Data for review =
◆ ◆ ◆ ◆ ◆ ◆ ◆
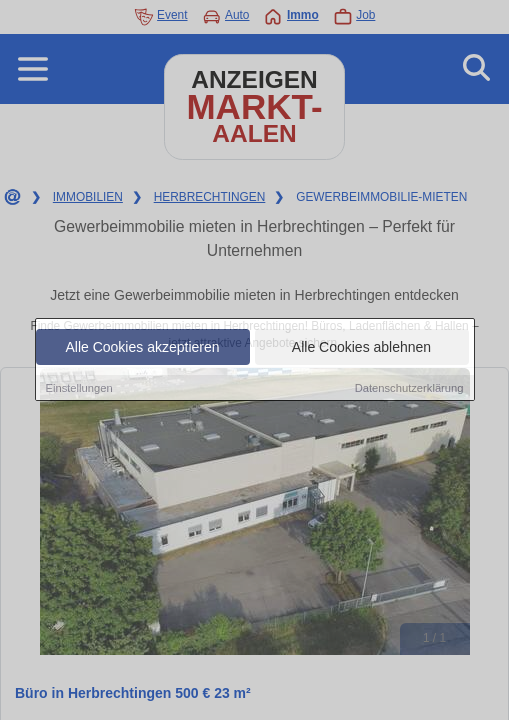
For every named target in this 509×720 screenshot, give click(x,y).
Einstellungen (79, 389)
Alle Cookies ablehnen (361, 348)
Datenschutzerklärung (409, 389)
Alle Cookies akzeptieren (142, 348)
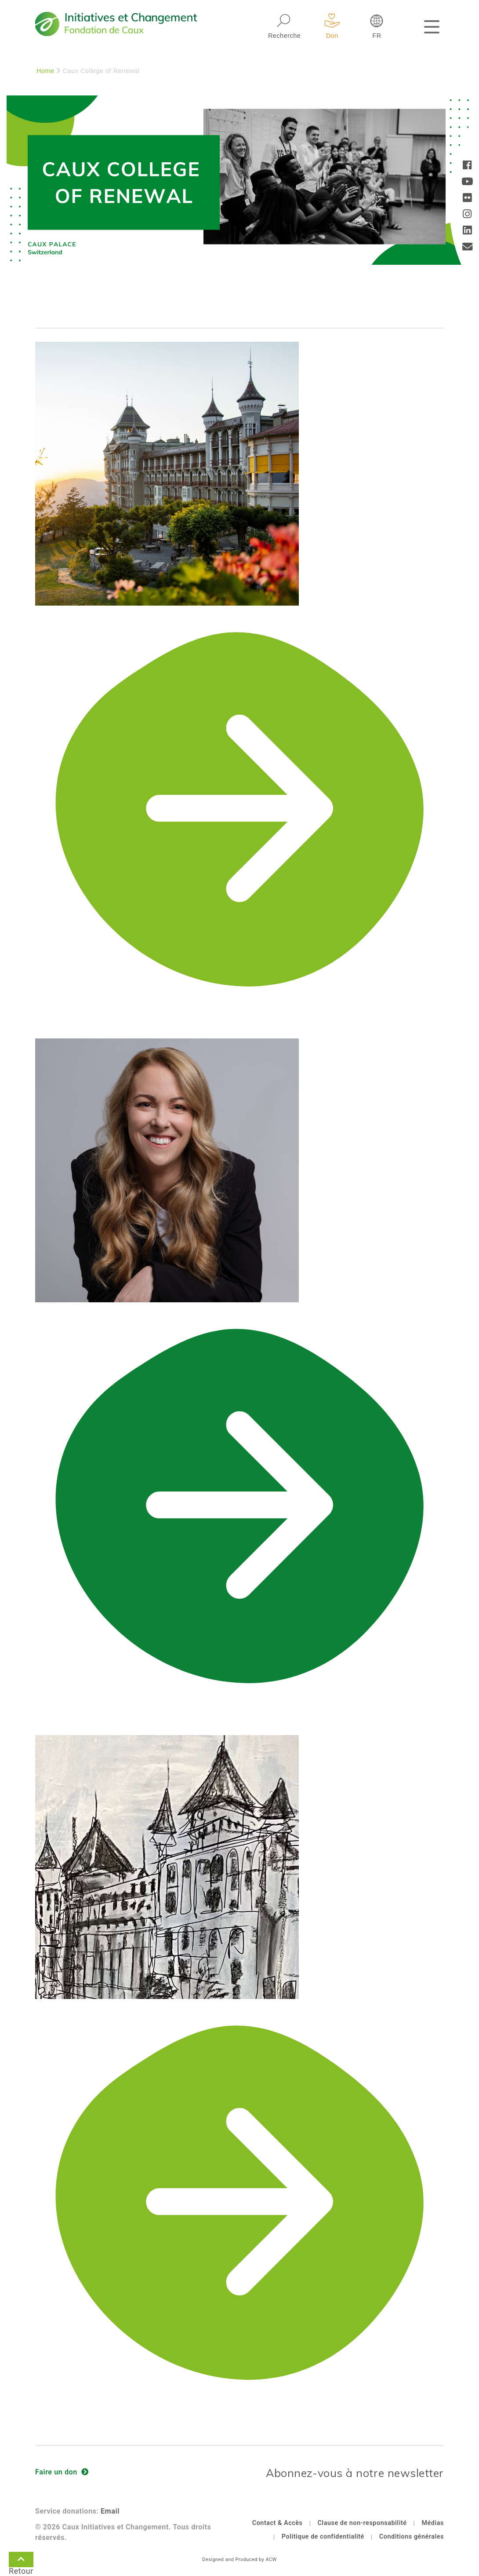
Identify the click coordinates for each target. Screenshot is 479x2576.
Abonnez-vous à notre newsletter (355, 2473)
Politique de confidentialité (323, 2536)
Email (110, 2511)
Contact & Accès (277, 2523)
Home (45, 70)
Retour (21, 2561)
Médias (432, 2523)
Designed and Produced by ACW (239, 2559)
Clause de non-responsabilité (361, 2523)
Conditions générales (411, 2536)
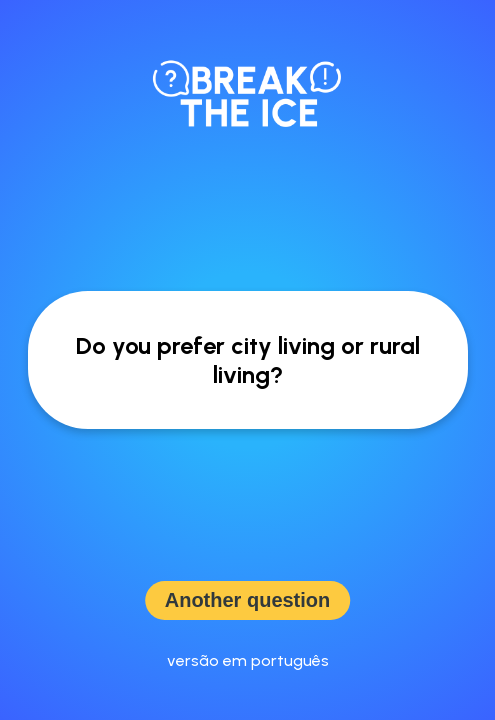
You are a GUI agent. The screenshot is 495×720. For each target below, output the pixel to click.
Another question (248, 600)
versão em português (248, 660)
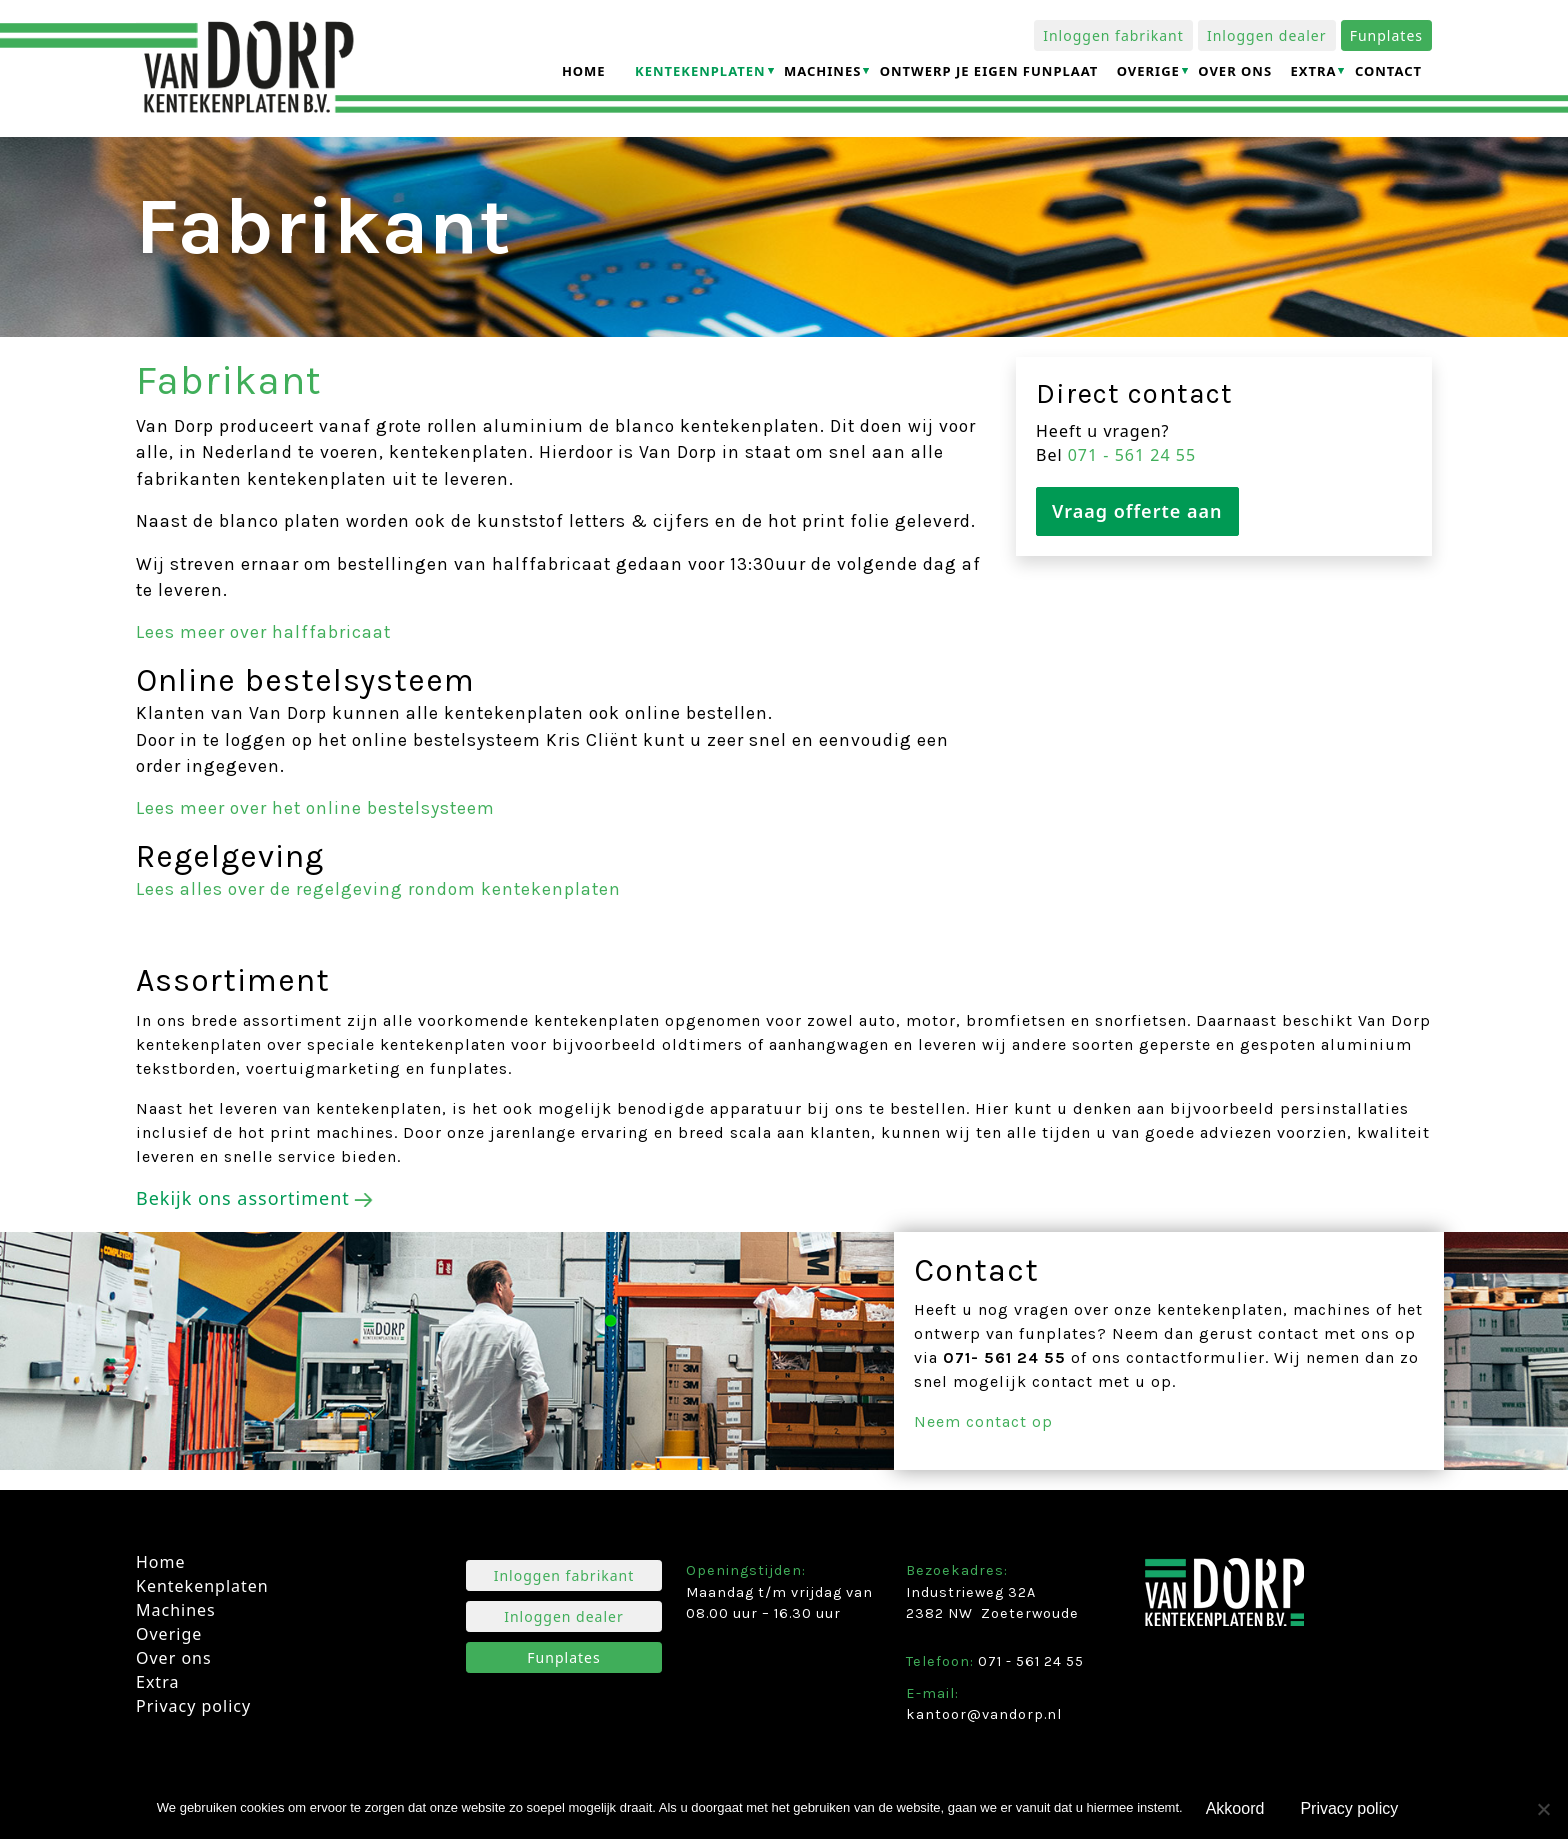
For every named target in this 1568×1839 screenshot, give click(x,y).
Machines (822, 71)
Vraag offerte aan (1137, 511)
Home (584, 71)
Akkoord (1235, 1808)
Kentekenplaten (700, 71)
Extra (1313, 71)
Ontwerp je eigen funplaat (989, 71)
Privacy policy (193, 1706)
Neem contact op (983, 1421)
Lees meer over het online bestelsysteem (315, 808)
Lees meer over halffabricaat (263, 632)
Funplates (1386, 35)
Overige (1148, 71)
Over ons (1235, 71)
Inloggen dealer (1267, 35)
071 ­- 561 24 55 (1132, 455)
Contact (1388, 71)
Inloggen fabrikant (1113, 35)
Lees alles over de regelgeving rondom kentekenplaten (378, 889)
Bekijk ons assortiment (243, 1198)
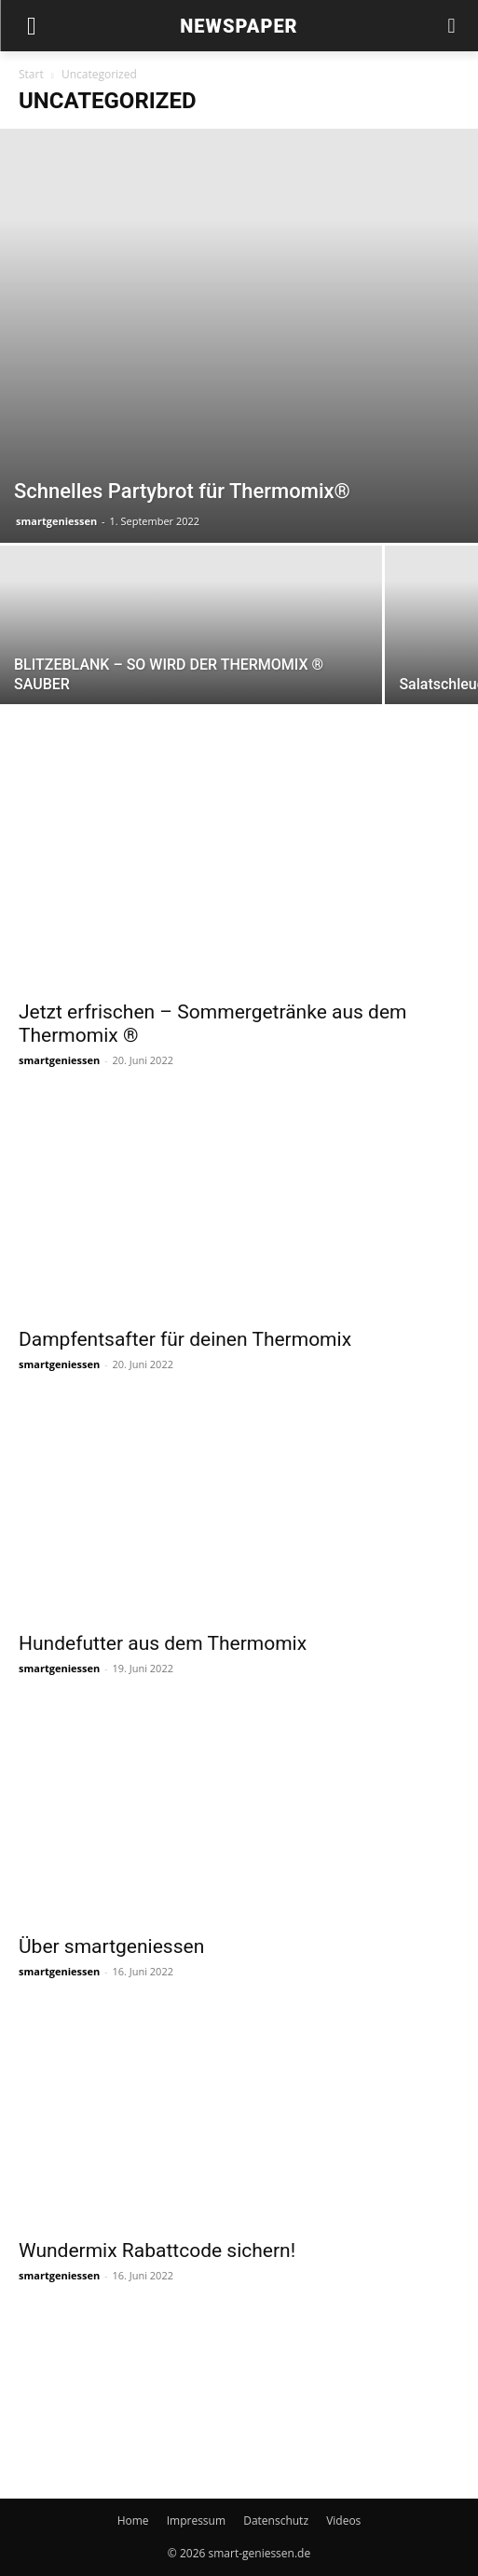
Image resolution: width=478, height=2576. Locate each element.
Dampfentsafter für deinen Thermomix (185, 1339)
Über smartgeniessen (111, 1946)
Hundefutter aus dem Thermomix (163, 1643)
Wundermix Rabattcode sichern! (157, 2250)
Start (31, 74)
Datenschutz (275, 2520)
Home (133, 2520)
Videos (343, 2520)
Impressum (196, 2520)
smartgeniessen (56, 521)
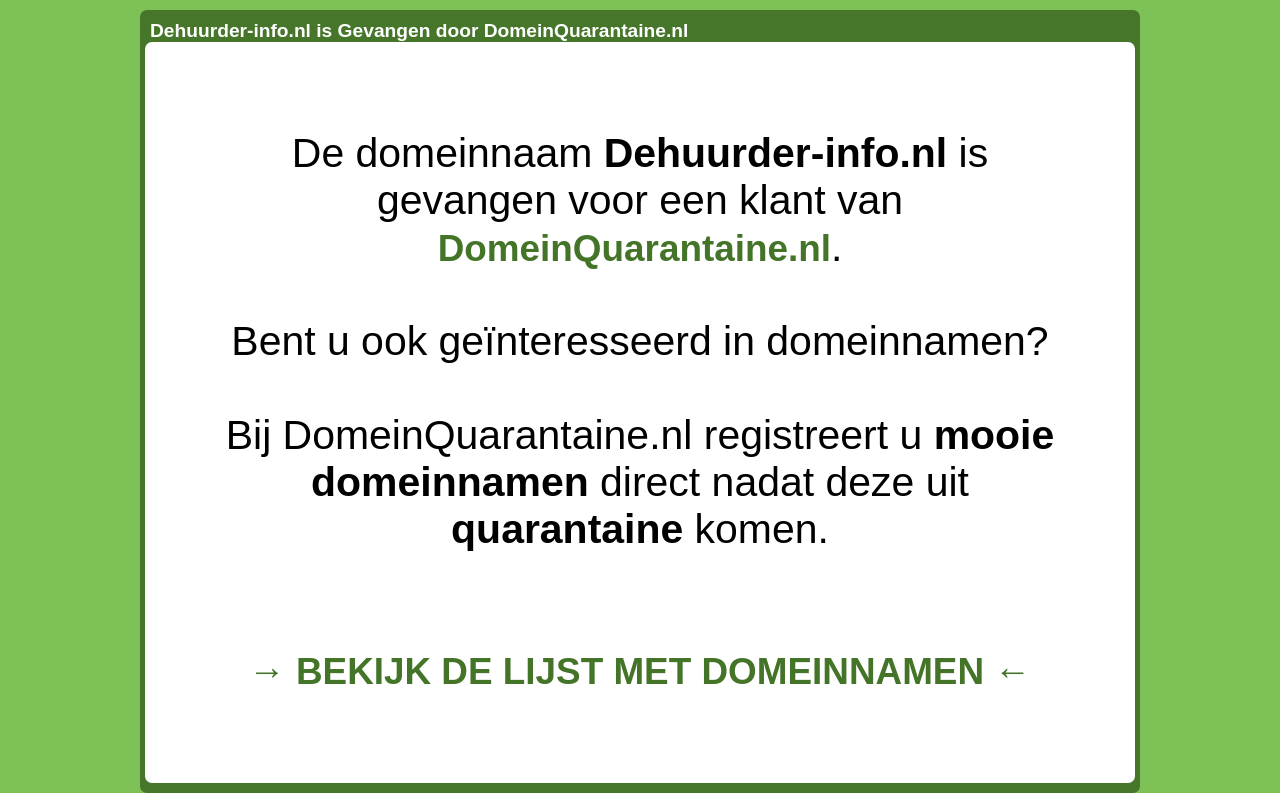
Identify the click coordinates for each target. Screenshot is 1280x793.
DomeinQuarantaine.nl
◆ ◆ ◆ ◆ ◆ ◆ ◆
Exercise prompt =
After locating the line that contains "Funplates (1386, 35)", output it and all later lines through the end of the material exactly, leaving out pictures.

Result of the task =
Funplates (1386, 35)
Overige (1148, 71)
Over ons (1235, 71)
Inloggen dealer (1267, 35)
071 ­- 561 24 55 (1132, 455)
Contact (1388, 71)
Inloggen fabrikant (1113, 35)
Lees alles over de regelgeving rondom kentekenplaten (378, 889)
Bekijk ons assortiment (243, 1198)
Image resolution: width=478, height=2576. Locate each element.
Dampfentsafter für deinen Thermomix (185, 1339)
Über smartgeniessen (111, 1946)
Hundefutter aus dem Thermomix (163, 1643)
Wundermix Rabattcode sichern! (157, 2250)
Start (31, 74)
Datenschutz (275, 2520)
Home (133, 2520)
Videos (343, 2520)
Impressum (196, 2520)
smartgeniessen (56, 521)
Identify the click coordinates for each target. Screenshot is 1280x793.
DomeinQuarantaine.nl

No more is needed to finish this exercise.